● Exercise details
For the word "Coscojuela", copy every line of the material that includes it.
--- START ---
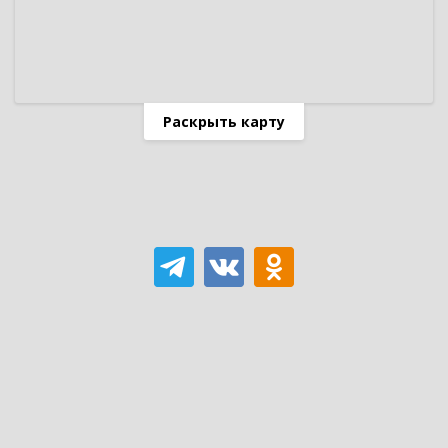
Раскрыть карту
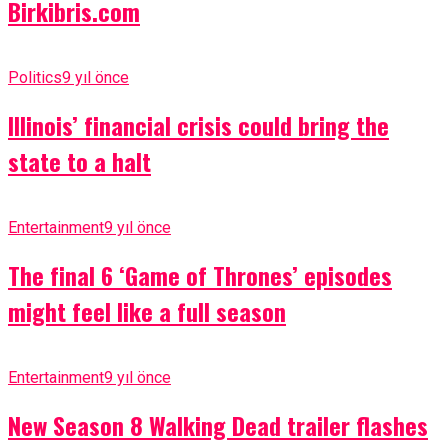
Birkibris.com
Politics
9 yıl önce
Illinois’ financial crisis could bring the
state to a halt
Entertainment
9 yıl önce
The final 6 ‘Game of Thrones’ episodes
might feel like a full season
Entertainment
9 yıl önce
New Season 8 Walking Dead trailer flashes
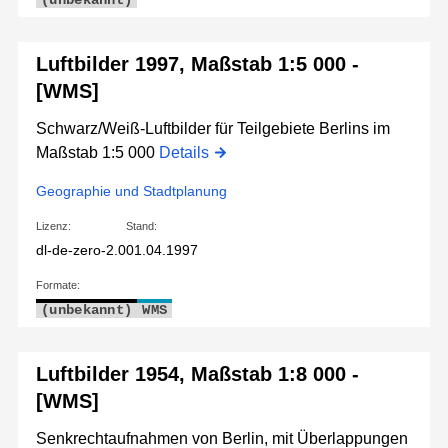
(unbekannt)
Luftbilder 1997, Maßstab 1:5 000 -
[WMS]
Schwarz/Weiß-Luftbilder für Teilgebiete Berlins im
Maßstab 1:5 000
Details
Geographie und Stadtplanung
Lizenz:
Stand:
dl-de-zero-2.0
01.04.1997
Formate:
(unbekannt)
WMS
Luftbilder 1954, Maßstab 1:8 000 -
[WMS]
Senkrechtaufnahmen von Berlin, mit Überlappungen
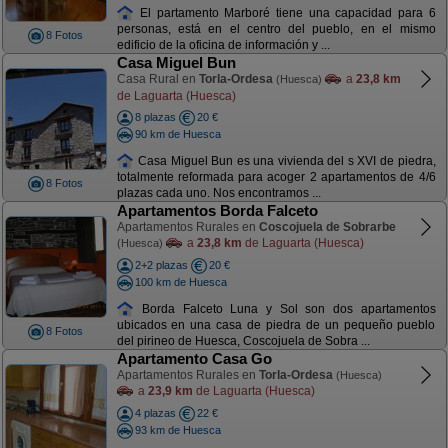
El partamento Marboré tiene una capacidad para 6
personas, está en el centro del pueblo, en el mismo
8 Fotos
edificio de la oficina de información y ...
Casa Miguel Bun
Casa Rural en
Torla-Ordesa
a
23,8 km
(Huesca)
de Laguarta (Huesca)
8 plazas
20 €
90 km de Huesca
Casa Miguel Bun es una vivienda del s XVI de piedra,
totalmente reformada para acoger 2 apartamentos de 4/6
8 Fotos
plazas cada uno. Nos encontramos ...
Apartamentos Borda Falceto
Apartamentos Rurales en
Coscojuela de Sobrarbe
a
23,8 km
de Laguarta (Huesca)
(Huesca)
2+2 plazas
20 €
100 km de Huesca
Borda Falceto Luna y Sol son dos apartamentos
ubicados en una casa de piedra de un pequeño pueblo
8 Fotos
del pirineo de Huesca, Coscojuela de Sobra ...
Apartamento Casa Go
Apartamentos Rurales en
Torla-Ordesa
(Huesca)
a
23,9 km
de Laguarta (Huesca)
4 plazas
22 €
93 km de Huesca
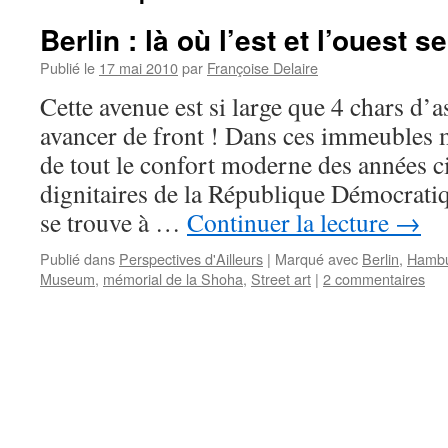
Berlin : là où l’est et l’ouest 
Publié le
17 mai 2010
par
Françoise Delaire
Cette avenue est si large que 4 chars d’
avancer de front ! Dans ces immeubles
de tout le confort moderne des années ci
dignitaires de la République Démocrat
se trouve à …
Continuer la lecture
→
Publié dans
Perspectives d'Ailleurs
|
Marqué avec
Berlin
,
Hambu
Museum
,
mémorial de la Shoha
,
Street art
|
2 commentaires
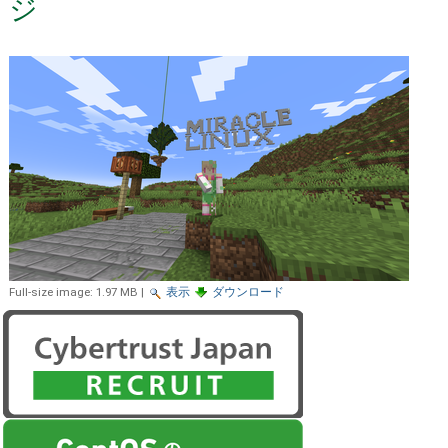
ジ
Full-size image:
1.97 MB
|
表示
ダウンロード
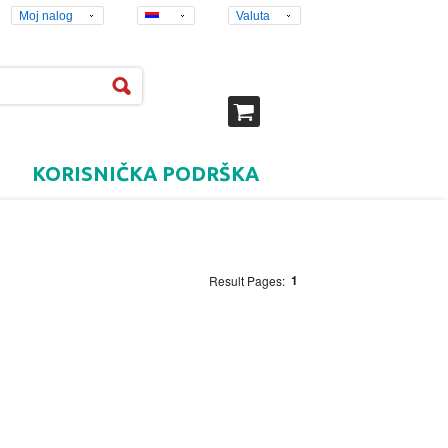
Moj nalog
Valuta
KORISNIČKA PODRŠKA
1
Result Pages:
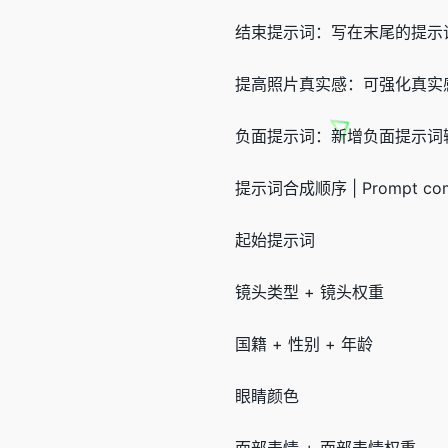
结束提示词：写在末尾的提示
提高照片真实感：可强化真实
负面提示词：新增负面提示词
提示词合成顺序 | Prompt compo
起始提示词
镜头类型 + 镜头权重
国籍 + 性别 + 年龄
眼睛颜色
面部表情 + 面部表情权重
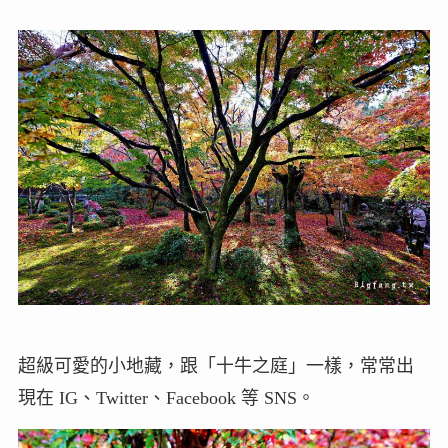
超級可愛的小地藏，跟「十牛之庭」一樣，常常出
現在 IG、Twitter、Facebook 等 SNS。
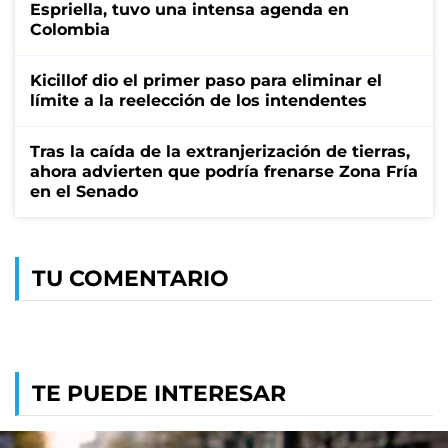
Espriella, tuvo una intensa agenda en
Colombia
Kicillof dio el primer paso para eliminar el
límite a la reelección de los intendentes
Tras la caída de la extranjerización de tierras,
ahora advierten que podría frenarse Zona Fría
en el Senado
TU COMENTARIO
TE PUEDE INTERESAR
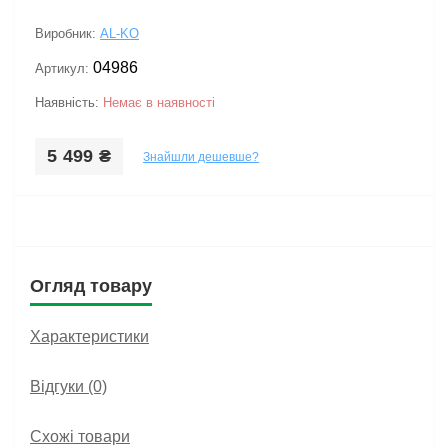
Виробник:
AL-KO
04986
Артикул:
Наявність:
Немає в наявності
5 499 ₴
Знайшли дешевше?
Огляд товару
Характеристики
Відгуки (0)
Схожі товари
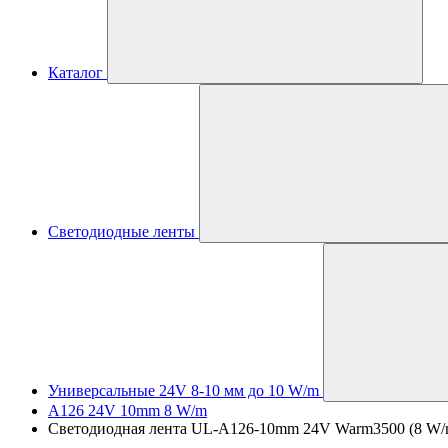
Каталог
Светодиодные ленты
Универсальные 24V 8-10 мм до 10 W/m
A126 24V 10mm 8 W/m
Светодиодная лента UL-A126-10mm 24V Warm3500 (8 W/m, 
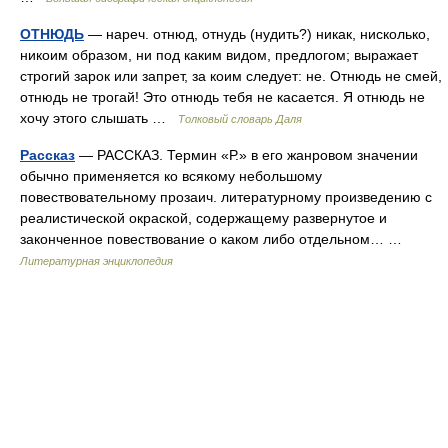
ОТНЮДЬ
— нареч. отнюд, отнудь (нудить?) никак, нисколько,
никоим образом, ни под каким видом, предлогом; выражает
строгий зарок или запрет, за коим следует: не. Отнюдь не смей,
отнюдь не трогай! Это отнюдь тебя не касается. Я отнюдь не
хочу этого слышать …
Толковый словарь Даля
Рассказ
— РАССКАЗ. Термин «Р.» в его жанровом значении
обычно применяется ко всякому небольшому
повествовательному прозаич. литературному произведению с
реалистической окраской, содержащему развернутое и
законченное повествование о каком либо отдельном… …
Литературная энциклопедия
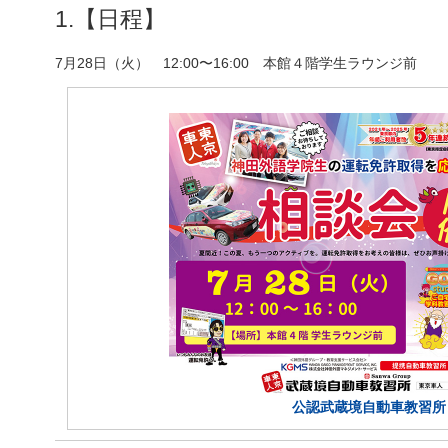
1.【日程】
7月28日（火） 12:00〜16:00 本館４階学生ラウンジ前
公認武蔵境自動車教習所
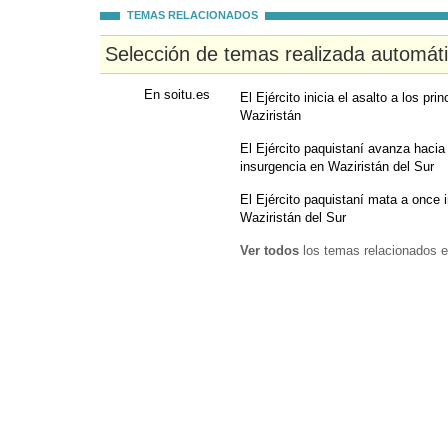
TEMAS RELACIONADOS
Selección de temas realizada automát
En soitu.es
El Ejército inicia el asalto a los pr
Waziristán
El Ejército paquistaní avanza hacia
insurgencia en Waziristán del Sur
El Ejército paquistaní mata a once 
Waziristán del Sur
Ver todos
los temas relacionados e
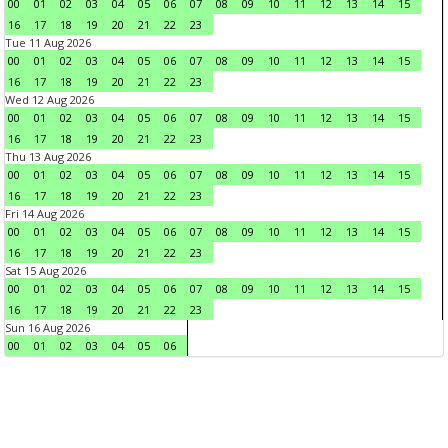
00
01
02
03
04
05
06
07
08
09
10
11
12
13
14
15
16
17
18
19
20
21
22
23
Tue 11 Aug 2026
00
01
02
03
04
05
06
07
08
09
10
11
12
13
14
15
16
17
18
19
20
21
22
23
Wed 12 Aug 2026
00
01
02
03
04
05
06
07
08
09
10
11
12
13
14
15
16
17
18
19
20
21
22
23
Thu 13 Aug 2026
00
01
02
03
04
05
06
07
08
09
10
11
12
13
14
15
16
17
18
19
20
21
22
23
Fri 14 Aug 2026
00
01
02
03
04
05
06
07
08
09
10
11
12
13
14
15
16
17
18
19
20
21
22
23
Sat 15 Aug 2026
00
01
02
03
04
05
06
07
08
09
10
11
12
13
14
15
16
17
18
19
20
21
22
23
Sun 16 Aug 2026
00
01
02
03
04
05
06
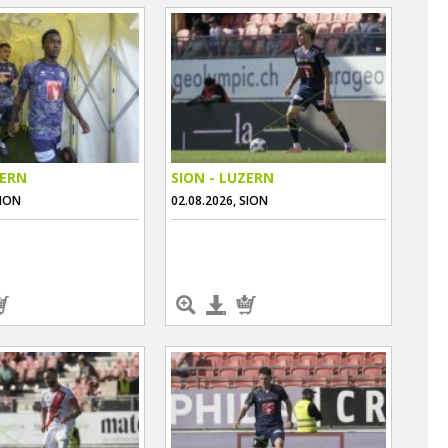
ZERN
SION - LUZERN
SION
02.08.2026, SION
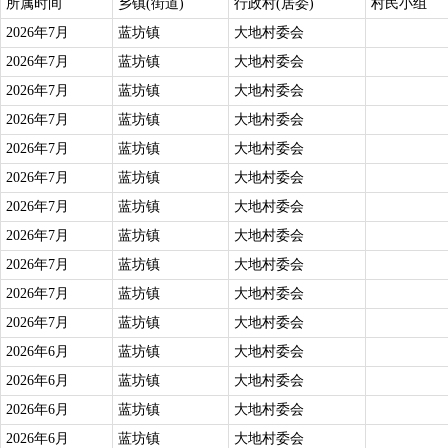
所属时间
乡镇(街道)
行政村(居委)
村民小组
2026年7月
蓝坊镇
大地村委会
2026年7月
蓝坊镇
大地村委会
2026年7月
蓝坊镇
大地村委会
2026年7月
蓝坊镇
大地村委会
2026年7月
蓝坊镇
大地村委会
2026年7月
蓝坊镇
大地村委会
2026年7月
蓝坊镇
大地村委会
2026年7月
蓝坊镇
大地村委会
2026年7月
蓝坊镇
大地村委会
2026年7月
蓝坊镇
大地村委会
2026年7月
蓝坊镇
大地村委会
2026年6月
蓝坊镇
大地村委会
2026年6月
蓝坊镇
大地村委会
2026年6月
蓝坊镇
大地村委会
2026年6月
蓝坊镇
大地村委会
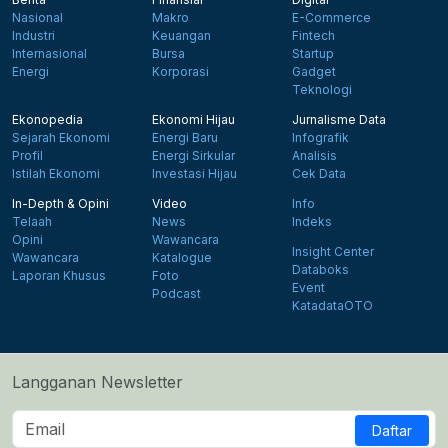
Nasional
Makro
E-Commerce
Industri
Keuangan
Fintech
Internasional
Bursa
Startup
Energi
Korporasi
Gadget
Teknologi
Ekonopedia
Ekonomi Hijau
Jurnalisme Data
Sejarah Ekonomi
Energi Baru
Infografik
Profil
Energi Sirkular
Analisis
Istilah Ekonomi
Investasi Hijau
Cek Data
In-Depth & Opini
Video
Info
Telaah
News
Indeks
Opini
Wawancara
Insight Center
Wawancara
Katalogue
Databoks
Laporan Khusus
Foto
Event
Podcast
KatadataOTO
Langganan Newsletter
Daftar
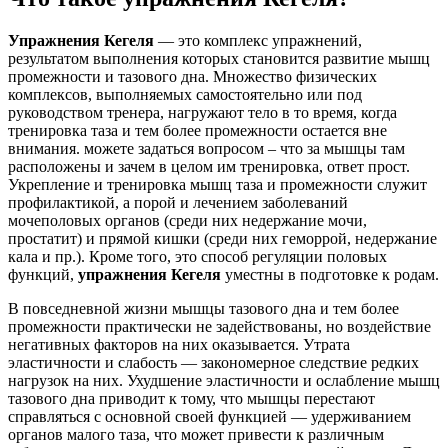
Упражнения Кегеля
— это комплекс упражнений,
результатом выполнения которых становится развитие мышц
промежности и тазового дна. Множество физических
комплексов, выполняемых самостоятельно или под
руководством тренера, нагружают тело в то время, когда
тренировка таза и тем более промежности остается вне
внимания. можете задаться вопросом – что за мышцы там
расположены и зачем в целом им тренировка, ответ прост.
Укрепление и тренировка мышц таза и промежности служит
профилактикой, а порой и лечением заболеваний
мочеполовых органов (среди них недержание мочи,
простатит) и прямой кишки (среди них геморрой, недержание
кала и пр.). Кроме того, это способ регуляции половых
функций,
упражнения Кегеля
уместны в подготовке к родам.
В повседневной жизни мышцы тазового дна и тем более
промежности практически не задействованы, но воздействие
негативных факторов на них оказывается. Утрата
эластичности и слабость — закономерное следствие редких
нагрузок на них. Ухудшение эластичности и ослабление мышц
тазового дна приводит к тому, что мышцы перестают
справляться с основной своей функцией — удерживанием
органов малого таза, что может привести к различным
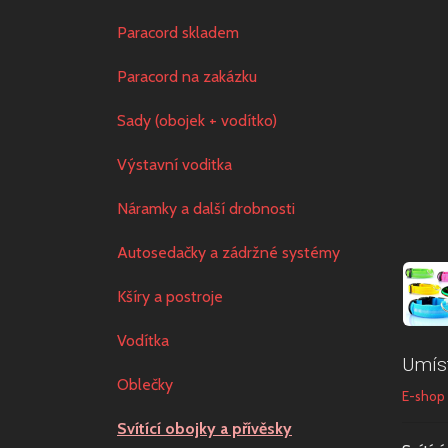
Paracord skladem
Paracord na zakázku
Sady (obojek + vodítko)
Výstavní voditka
Náramky a další drobnosti
Autosedačky a zádržné systémy
Kšíry a postroje
Vodítka
Umís
Oblečky
E-shop
Svítící obojky a přívěsky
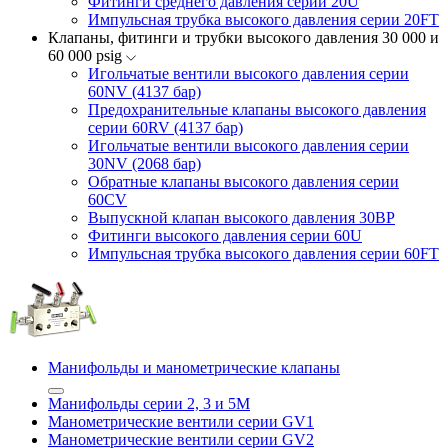
Фитинги среднего давления серии 20U
Импульсная трубка высокого давления серии 20FT
Клапаны, фитинги и трубки высокого давления 30 000 и
60 000 psig
Игольчатые вентили высокого давления серии
60NV (4137 бар)
Предохранительные клапаны высокого давления
серии 60RV (4137 бар)
Игольчатые вентили высокого давления серии
30NV (2068 бар)
Обратные клапаны высокого давления серии
60CV
Выпускной клапан высокого давления 30BP
Фитинги высокого давления серии 60U
Импульсная трубка высокого давления серии 60FT
Манифольды и манометрические клапаны
Манифольды серии 2, 3 и 5М
Манометрические вентили серии GV1
Манометрические вентили серии GV2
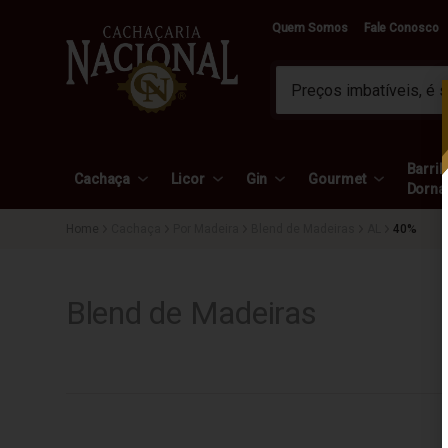
Quem Somos
Fale Conosco
Barril 
Cachaça
Licor
Gin
Gourmet
Dorna
Cachaça
Por Madeira
Blend de Madeiras
AL
40%
Blend de Madeiras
--- END ---
● Solution for this problem
Coscojuela de Sobrarbe
del pirineo de Huesca, Coscojuela de Sobra ...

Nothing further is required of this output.